As someone who reads a lot of books, I’m quite surprised that I haven’t turned to putting book reviews up on the blog. So here goes review number one.
In the past few years I’ve been really interested in cultural writing. I’ve devoured more well-known books like Malcom Gladwell’s The Tipping Point, been slightly bored by books like David Brooks’ The Social Animal and have nodded my head in agreement with books like The Authenticity Hoax by Andrew Potter.
I’ve been reading a lot of fiction lately, so I switched back over to nonfiction with the book Gun Guys by Dan Baum. Baum has an interesting backstory as a freelance writer. Despite being a Democrat politically, he’s a gun owner (he owns quite a lot of them, actually) and enjoys shooting at gun ranges every now and then.
It makes him the perfect fit for this book, in which he travels around the United States talking to “gun guys,” the people who own guns and will fight you for their right to hold onto them, even if they never end up using them.
This book also couldn’t have come out at a more opportune time. Just as the book was going to press, the devastating shooting in Newtown happened, and that happened a few months after the horrific Aurora shooting. Baum acknowledges this in the book’s postscript.
He begins the book with his own personal gun history and how he was turned onto guns when he was in high school. He talks about the guns he currently owns, and he spends the first fifty (at least) pages training to get a “concealed carry” permit, allowing him to legally wear a gun that is hidden in his pants pockets or waistband.
Then he goes on his road trip, and he talks to a lot of very interesting people. He makes a rule that while he’s driving to meet with people or to go to gun shows, he’ll stop at any gun store he can. He finds a lot of stores have closed down, and most of the guys he talks to in-store are almost all the same; conservatives who hate Obama and call Democrats “gun grabbers.” It’s amusing to see Baum figuratively roll his eyes at some of the people he talks to.

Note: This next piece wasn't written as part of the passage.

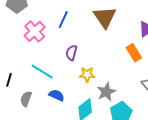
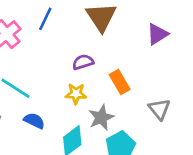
purple semicircle: (71, 53) -> (83, 62), moved, turned 56
orange rectangle: (134, 53) -> (120, 82), moved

But that’s not to imply that Baum has no time for pro-gun people. In fact, Baum makes a pretty compelling case as to why banning guns would be a bad idea. He goes into statistics in a few places, and the stats he provides are pretty damning. Crime has been dropping for years and years now, and there’s more to it than that.
Amongst the “OBAMA IS EVIL”-chanting people, he does meet some other characters along the way. One is a man who was robbed at gunpoint, then gets his own gun and now teaches gun use to his community. Another is a Jewish man who formed Jews for the Preservation of Gun Ownership, an organization that Baum thought at first was a joke.
At the end of the book, Baum makes a few very reasonable suggestions as to how America’s gun problems might be fixed, and what he suggests isn’t radical but much more common-sense. It’s a wonder these things aren’t being done already.
What Gun Guys is, in the end, is the least political book about guns one might ever read. It’s remarkably clear-headed and fair, giving both sides of the coin equal opportunity to speak, all backed up by actual statistics and not just bluster. As a reviewer on Goodreads said, a book like this needs to be written on other issues like abortion and gay marriage.